Do You Want to Go Far or Go Fast on Your Lean Journey?

There is a proverb from the continent of Africa, “If you want to go fast, go alone. If you want to go far, go with others.” I was reminded of it this week. Companies eager to implement lean manufacturing quickly will put the best and brightest minds on the project. These are typically managers, engineers and specialists in the field. It is true that well-directed, well-designed lean implementations led by people of the right caliber of intelligence and influence get help you go fast to a certain level of maturity as a lean operation.
But how far will this approach take you? Lean implementations heavily relying on specialists or small groups of experts will tend to focus on technical aspects of redesigning the production system or business system. While this will deliver breakthrough results within a 12-24 month time frame, what of the other 600 months after that? At Toyota they reached a industry-leading level of breakthrough performance somewhere between 15 and 21 years after starting their journey. Given that they were pioneers, we must forgive them for taking 8-10 times as long as typical companies target for lean transformation these days.
The transformation effort at Toyota was also led by a small group of powerful individuals, namely Taiichi Ohno, Kikuo Suzumura, Fujio Cho and company, within what was to become the Operations Management Consulting Division. These people were tough as nails and as sharp as tacks. But there was plenty of “soft side” to the development of TPS. Their “in the blood” PDCA management culture, suggestion system with a staggering 58 year history of continuity, an emphasis on developing and supporting the front line worker, making and keeping clear and visible agreements, and a leadership philosophy of creating a healthy tension even in the best of times has resulted in decades of breakthrough improvement. Toyota has successfully brought along others by planning carefully and acting decisively when consensus was achieved. No company claiming to emulate Toyota at operational excellence should neglect that they must “go with others” in order to stay on the long path.
Those of us in the role of external consultants and instructors do not always have the pleasure of seeing a lean management system mature over decades from the inside organically, as do people who work within larger organizations going through these changes. Even some of us who have this pleasure can grow impatient and leave for opportunities with other companies that seem to be on the fast track to lean. But that may be a mistake. Speed is not everything. Those of us who are able to stand up to the short-sighted pressure to deliver quarter-to-quarter earnings growth should ask not how fast, but how far. How far do you want to go? As the destination comes within sight, who do you want to see around you, helping you on your journey? After a few decades, wouldn’t you rather not be asked “How much faster can we go?” but rather “How much farther can we go?”


  1. Jamie Flinchbaugh

    October 3, 2008 - 4:30 am

    Great post Jon.

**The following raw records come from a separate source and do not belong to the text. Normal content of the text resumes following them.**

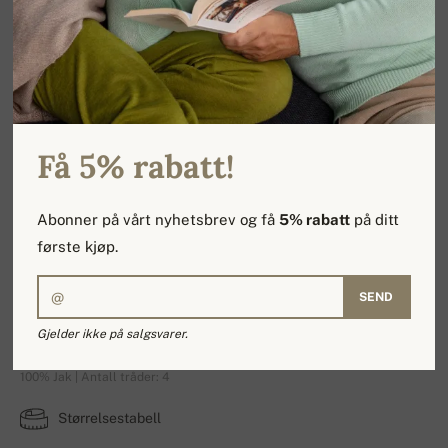
Få 5% rabatt!
Abonner på vårt nyhetsbrev og få
5% rabatt
på ditt
første kjøp.
SEND
Howard
Gjelder ikke på salgsvarer.
100% Jak | Antall tråder: 4
Størrelsestabell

This is absolutely right. I wrote about “tortoise versus hare lean” in The Hitchhiker’s Guide to Lean. People want to sprint their way to lean, missing most of the foundation along the way, and without a foundation we have nothing to build upon. I have many conversations with executives that begin “how long will the lean transformation take?” I of course respond that it’s a journey and we’re never done and we must start and continue with that in mind. The response is usually “yes, yes, a journey, I understand. But really, how long?”
    Two things I think people must consider in this. First is that we do need to get results early, otherwise someone, even ourselves, may burnout if we aren’t seeing the benefits. Faith isn’t enough. We have to prove it to ourselves. This doesn’t mean abandoning the foundation. It means paying attention to what gains are generating as we do.
    Secondly, people need to build high-leverage reflection points into their journey. This means stopping to look at what’s working, what’s not, what do we need to do differently. So many companies start their lean journey, build a plan, and then follow the plan. They never go back to adjust. We must pre-plan those reflection points, because if we don’t, the only time we’ll reflect is when we’re so far off course that we can’t avoid it any longer.
    And just remember, it’s the tortoise that won in the end!

  2. Jon Miller

    October 3, 2008 - 7:37 am

    Excellent points Jamie.
    We used the tortoise and hare metaphor with executive and one of hour clients and he said, “Yes, Jon but can we give that tortoise rocket boosters?” which made me laugh but he was serious. To your point about showing results early, he was willing to be in it for the long haul but needed to see results early.
    Once we earn that credibility and establish that lean is a key enabler to the goals of a leader, they will take personal interest in the monthly and quarterly reflection and adjustment points.